Or, je demande s’il est vraisemblable que Dieu ait créé tant de choses avec l’esprit de l’homme. Pour moi, cela ne me paraît pas ainsi ; principalement puisque cela se peut faire d’une autre manière très-simple et très-facile, comme nous verrons bientôt. Car, comme Dieu agit toujours par les voies les plus simples, il ne paraît pas raisonnable d’expliquer comment nous connaissons les objets en admettant la création d’une infinité d’êtres, puisqu’on peut résoudre cette difficulté d’une manière plus facile et plus naturelle.

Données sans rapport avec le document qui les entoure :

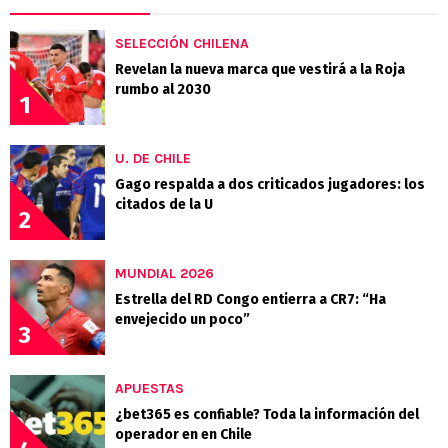
SELECCIÓN CHILENA
Revelan la nueva marca que vestirá a la Roja
rumbo al 2030
1
U. DE CHILE
Gago respalda a dos criticados jugadores: los
citados de la U
2
MUNDIAL 2026
Estrella del RD Congo entierra a CR7: “Ha
envejecido un poco”
3
APUESTAS
¿bet365 es confiable? Toda la información del
operador en en Chile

Mais quand même l’esprit aurait un magasin de toutes les idées qui lui sont nécessaires pour voir les objets, il serait néanmoins impossible d’expliquer comment l’âme pourrait les choisir pour se les représenter ; comment par exemple il se pourrait faire qu’elle aperçût, dans l’instant même qu’elle ouvre les yeux au milieu d’une campagne, tous ces divers objets dont elle découvre la grandeur, la figure, la distance et le mouvement. Elle ne pourrait pas même, par cette voie, apercevoir un seul objet, comme le soleil. lorsqu’il serait présent aux yeux du corps ; car, puisque l’image que le soleil imprime dans le cerveau ne ressemble point à l’idée que nous en avons, comme on l’a prouve ailleurs, et même que l’âme n’aperçoit pas le mouvement que le soleil produit dans le fond des yeux et dans le cerveau, il n’est pas concevable qu’elle pût justement deviner, parmi ce nombre infini d’idées qu’elle aurait, laquelle il faudrait qu'elle se représentait pour imaginer ou pour voir le soleil, et le voir de telle ou de telle grandeur déterminée. On ne peut donc pas dire que les idées des choses soient créées avec nous, et que cela suffit afin que nous voyions les objets qui nous environnent.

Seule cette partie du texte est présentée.